Martin Auer (100571.2073 at compuserve.com) wrote:
: Please help. I'm writing a book in which an alcoholic appears. Now I need
: to know what exactly happens in the body when a person drinks alcohol.
: What is the chemistry of it? Why is it addictive?
This is from "Alcoholism--the Biochemical Connection" by Joan
Discoveries about the way alcohol is processed in the body
have provided further evidence of a genetic link. For example,
Harvard scientists (L. Tunglai et al. 1977) recently came upon a
previously unknown liver enzyme responsible for metabolizing
alcohol. This enzyme, alcohol dehydrogenase II (II ADH), can
process or oxidize alcohol up to 40 percent more efficiently than
the liver enzymes most of us have. People who have this enzyme--
and most of us do not--have an inborn ability to drink very large
amounts of alcohol without becoming intoxicated. These are the
folks who can drink many of us under the table without getting
the least bit tipsy and or feeling hung over the next morning.

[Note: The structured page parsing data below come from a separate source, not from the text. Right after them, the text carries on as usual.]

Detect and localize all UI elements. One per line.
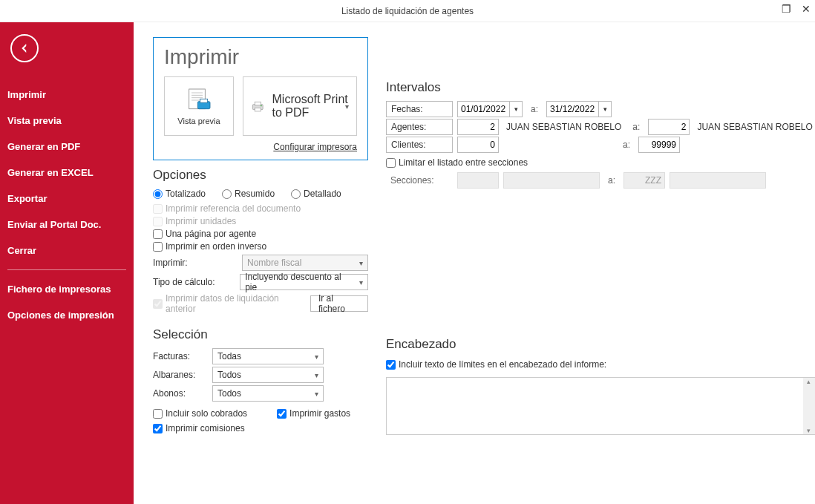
chk-solo-cobrados[interactable]: Incluir solo cobrados: [153, 408, 247, 419]
document-preview-icon: [184, 87, 214, 114]
printer-icon: [251, 96, 265, 117]
sidebar-item-imprimir[interactable]: Imprimir: [0, 82, 134, 108]
radio-detallado[interactable]: Detallado: [291, 189, 341, 199]
facturas-select[interactable]: Todas: [212, 348, 324, 364]
sidebar-item-enviar-portal[interactable]: Enviar al Portal Doc.: [0, 212, 134, 238]
configurar-impresora-link[interactable]: Configurar impresora: [273, 142, 357, 152]
encabezado-heading: Encabezado: [386, 337, 815, 352]
sidebar-item-generar-excel[interactable]: Generar en EXCEL: [0, 160, 134, 186]
radio-resumido[interactable]: Resumido: [222, 189, 275, 199]
abonos-select[interactable]: Todos: [212, 385, 324, 402]
chk-limitar-secciones[interactable]: Limitar el listado entre secciones: [386, 157, 815, 168]
cliente-from-input[interactable]: [457, 137, 499, 153]
opciones-heading: Opciones: [153, 168, 368, 183]
scrollbar[interactable]: ▴▾: [803, 378, 815, 434]
svg-rect-8: [255, 102, 261, 105]
sidebar-item-vista-previa[interactable]: Vista previa: [0, 108, 134, 134]
back-button[interactable]: [10, 34, 39, 62]
chk-orden-inverso[interactable]: Imprimir en orden inverso: [153, 241, 368, 252]
sidebar-item-cerrar[interactable]: Cerrar: [0, 238, 134, 264]
imprimir-select: Nombre fiscal: [242, 255, 368, 271]
sidebar-item-exportar[interactable]: Exportar: [0, 186, 134, 212]
sidebar-item-generar-pdf[interactable]: Generar en PDF: [0, 134, 134, 160]
svg-point-10: [261, 105, 262, 107]
arrow-left-icon: [18, 42, 31, 55]
svg-rect-6: [200, 99, 208, 102]
print-panel: Imprimir Vista previa: [153, 37, 368, 160]
vista-previa-button[interactable]: Vista previa: [164, 76, 234, 136]
seccion-from-num: [457, 172, 499, 189]
fechas-label: Fechas:: [386, 101, 453, 117]
chevron-down-icon: ▾: [345, 102, 349, 111]
fecha-to-drop[interactable]: ▾: [598, 101, 612, 117]
chk-imprimir-gastos[interactable]: Imprimir gastos: [277, 408, 350, 419]
sidebar: Imprimir Vista previa Generar en PDF Gen…: [0, 22, 134, 504]
chk-una-pagina[interactable]: Una página por agente: [153, 229, 368, 239]
seccion-from-name: [503, 172, 600, 189]
ir-al-fichero-button[interactable]: Ir al fichero: [310, 295, 368, 312]
window-title: Listado de liquidación de agentes: [341, 6, 474, 16]
chk-imprimir-comisiones[interactable]: Imprimir comisiones: [153, 423, 368, 433]
cliente-to-input[interactable]: [638, 137, 680, 153]
seccion-to-name: [670, 172, 766, 189]
radio-totalizado[interactable]: Totalizado: [153, 189, 206, 199]
tipo-calc-select[interactable]: Incluyendo descuento al pie: [240, 274, 368, 290]
seleccion-heading: Selección: [153, 327, 368, 342]
agente-to-name: JUAN SEBASTIAN ROBELO: [694, 119, 815, 135]
intervalos-heading: Intervalos: [386, 80, 815, 95]
agente-from-num[interactable]: [457, 119, 499, 135]
agente-to-num[interactable]: [648, 119, 690, 135]
agentes-label: Agentes:: [386, 119, 453, 135]
sidebar-divider: [7, 269, 126, 270]
chk-ref-doc: Imprimir referencia del documento: [153, 203, 368, 214]
window-restore-icon[interactable]: ❐: [782, 3, 791, 15]
seccion-to-num: [623, 172, 665, 189]
sidebar-item-fichero-impresoras[interactable]: Fichero de impresoras: [0, 276, 134, 302]
albaranes-select[interactable]: Todos: [212, 367, 324, 383]
chk-incluir-texto-limites[interactable]: Incluir texto de límites en el encabezad…: [386, 359, 815, 370]
fecha-to-input[interactable]: [546, 101, 598, 117]
chk-liq-anterior: Imprimir datos de liquidación anterior: [153, 293, 303, 314]
window-close-icon[interactable]: ✕: [802, 3, 811, 15]
svg-rect-9: [255, 108, 261, 111]
encabezado-textarea[interactable]: ▴▾: [386, 377, 815, 435]
printer-name: Microsoft Print to PDF: [272, 93, 349, 120]
print-heading: Imprimir: [164, 45, 357, 69]
agente-from-name: JUAN SEBASTIAN ROBELO: [503, 119, 624, 135]
clientes-label: Clientes:: [386, 137, 453, 153]
chk-unidades: Imprimir unidades: [153, 216, 368, 226]
sidebar-item-opciones-impresion[interactable]: Opciones de impresión: [0, 302, 134, 328]
fecha-from-input[interactable]: [457, 101, 509, 117]
fecha-from-drop[interactable]: ▾: [509, 101, 523, 117]
printer-select[interactable]: Microsoft Print to PDF ▾: [243, 76, 357, 136]
tipo-calc-label: Tipo de cálculo:: [153, 277, 232, 287]
imprimir-label: Imprimir:: [153, 258, 235, 268]
secciones-label: Secciones:: [386, 172, 453, 189]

Researchers have also discovered that the absence of a
crucial liver enzyme accounts for the fact that very few
Orientals become alcoholics. In fact, many Asians get sick
whenever they drink. Their pulses race and they feel dizzy and
nauseated. The explanation for this peculiar reaction is the fact
that many Orientals have only one liver enzyme that processes
alcohol, rather than the two found in people from other parts of
the world. About half the Oriental population is missing this
second crucial enzyme.
Alcoholics and nonalcoholics process alcohol differently.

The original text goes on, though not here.